Faktor-Faktor Keberhasilan Kritis

  1. Dukungan dan advokasi yang kuat dari manajemen tingkat atas dan menengah merupakan kekuatan pendorong bagi setiap inisiatif perubahan. Perilaku kepemimpinan yang dapat diamati adalah salah satu pengaruh terkuat untuk mendorong perubahan organisasi.
  2. Pendekatan yang disesuaikan untuk perubahan dilakukan untuk mendapatkan pemahaman yang komprehensif tentang lanskap organisasi, dengan dibantu oleh alat ilmu perilaku.
  3. Akar penyebab kelemahan selama fase diagnostik budaya risiko diamati dan diatasi. Tindakan harus dimasukkan dalam peta jalan implementasi yang terperinci.
  4. Ketergantungan utama di seluruh organisasi harus dipahami dan komitmen lintas fungsi perlu dibangun untuk mendukung inisiatif transformasi budaya risiko.
  5. Sistem informasi manajemen baru perlu dikembangkan untuk menilai hasil budaya, termasuk indikator berwawasan ke depan yang bermakna.
  6. Penghargaan dan insentif terhadap perilaku target risiko perlu diberikan, dengan mencakup penyeimbangan kartu penilaian kinerja dan perilaku pengambilan risiko yang hati-hati.

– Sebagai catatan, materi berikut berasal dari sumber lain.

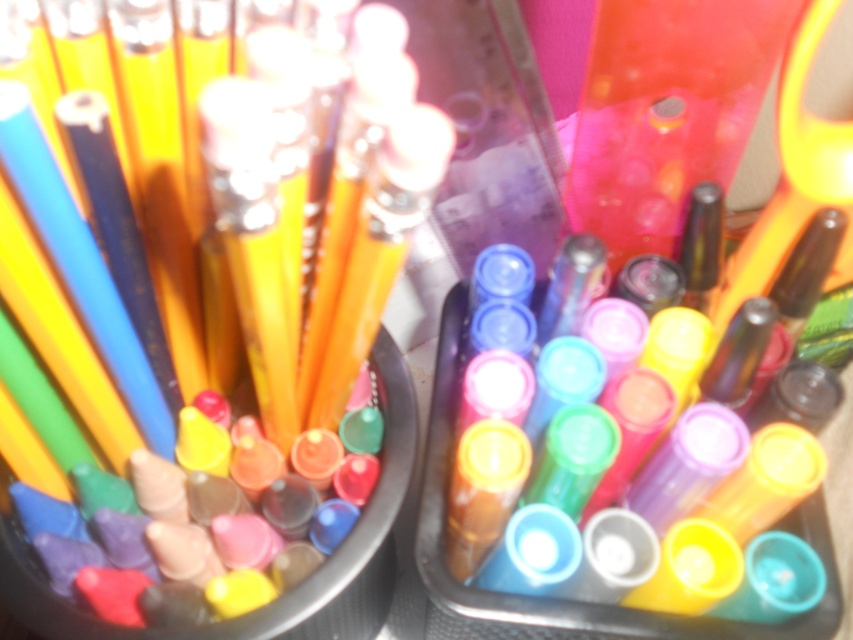 Question: Is yellow plastic scissors at upper right smaller than translucent plastic markers at center?

Choices:
 (A) no
 (B) yes

Answer: (A)

Question: Is yellow plastic scissors at upper right positioned in front of translucent plastic markers at center?

Choices:
 (A) yes
 (B) no

Answer: (A)

Question: Which object is closer to the camera taking this photo?

Choices:
 (A) yellow plastic scissors at upper right
 (B) translucent plastic markers at center
 (C) matte yellow pencil at center

Answer: (C)

Question: Which is farther from the yellow plastic scissors at upper right?

Choices:
 (A) translucent plastic markers at center
 (B) matte yellow pencil at center

Answer: (B)

Question: Can you confirm if yellow plastic scissors at upper right is positioned below matte yellow pencil at center?

Choices:
 (A) yes
 (B) no

Answer: (B)

Question: Which object is positioned closest to the translucent plastic markers at center?

Choices:
 (A) yellow plastic scissors at upper right
 (B) matte yellow pencil at center

Answer: (B) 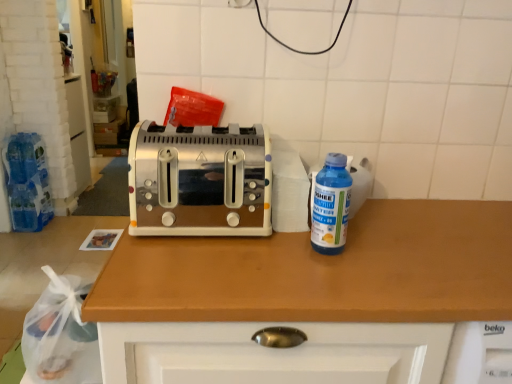 In order to click on vacant area that is in front of satin silver toaster at center in this screenshot , I will do `click(199, 268)`. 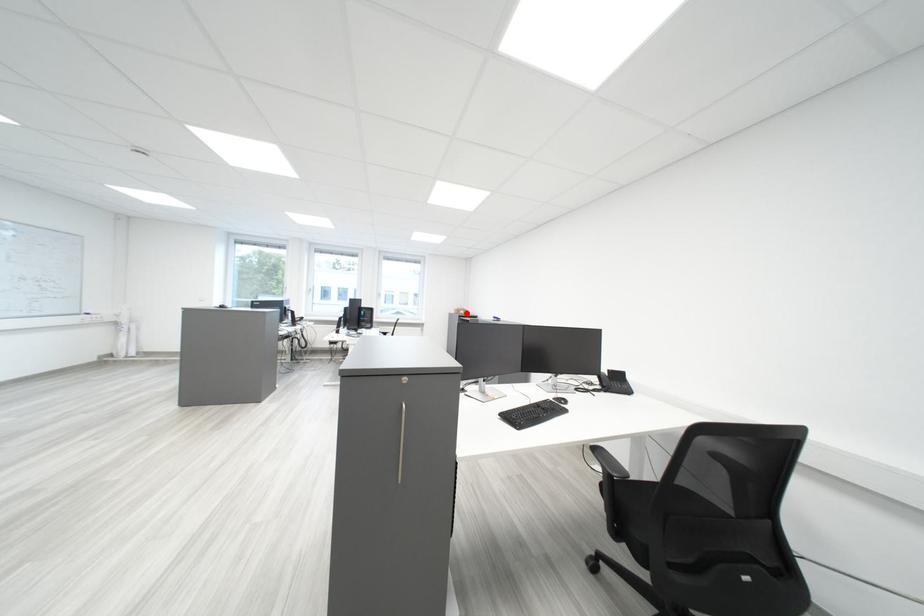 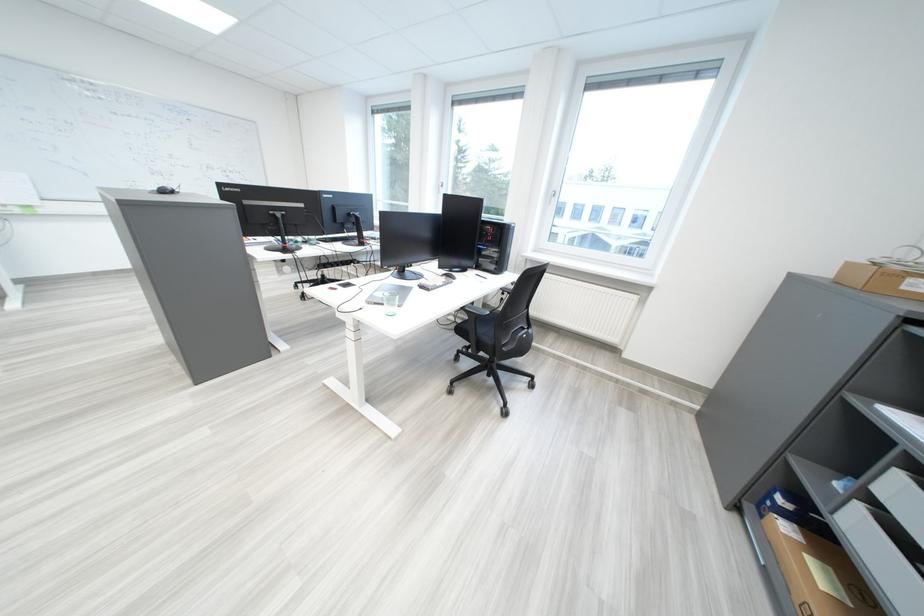 Find the pixel in the second image that matches the highlighted location in the first image.

(839, 274) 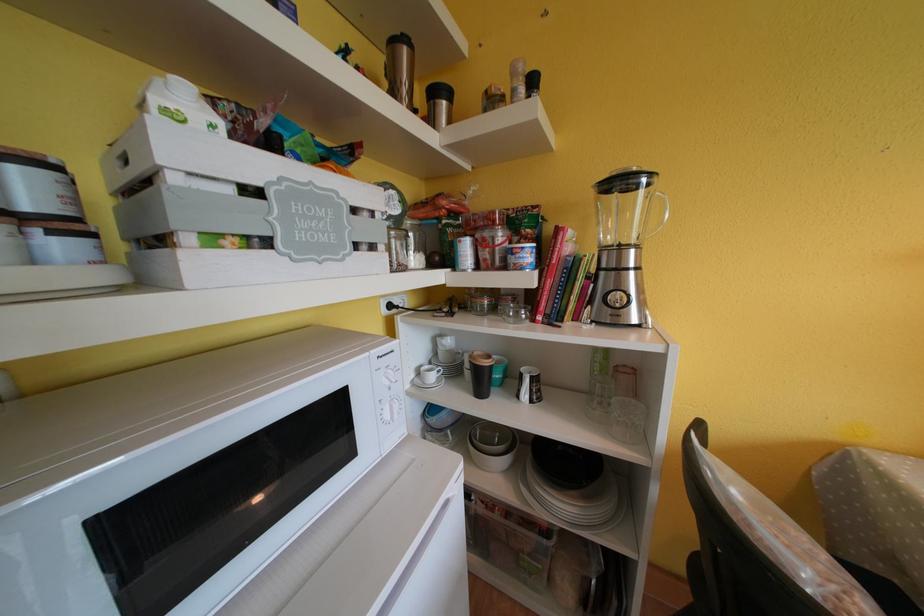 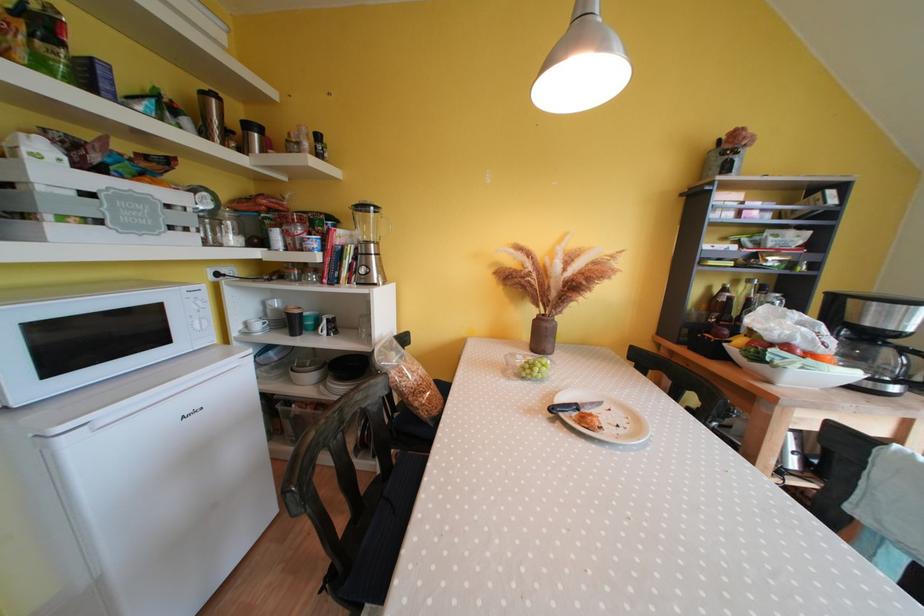 Locate, in the second image, the point that corresponds to [638,254] in the first image.

(379, 249)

Secara keseluruhan, budaya risiko yang efektif mendorong budaya organisasi yang sehat. Manfaat nyata, dengan demikian, dapat dicapai, misalnya mengubah pola pikir manajemen risiko yang reaktif menjadi proaktif, membangun kapabilitas organisasi, meningkatkan ketahanan staf terhadap perubahan, meningkatkan keterlibatan sosial, mengurangi risiko reputasi, dan memenuhi ekspektasi regulator. Dengan banyaknya manfaat yang ditawarkan, tidak ada alasan untuk tidak memulai perjalanan transformasi budaya risiko.

Artikel ini telah diterbitkan oleh PRMIA, dengan judul “Creating and Sustaining A Healthy Risk Culture” pada Februari 2024.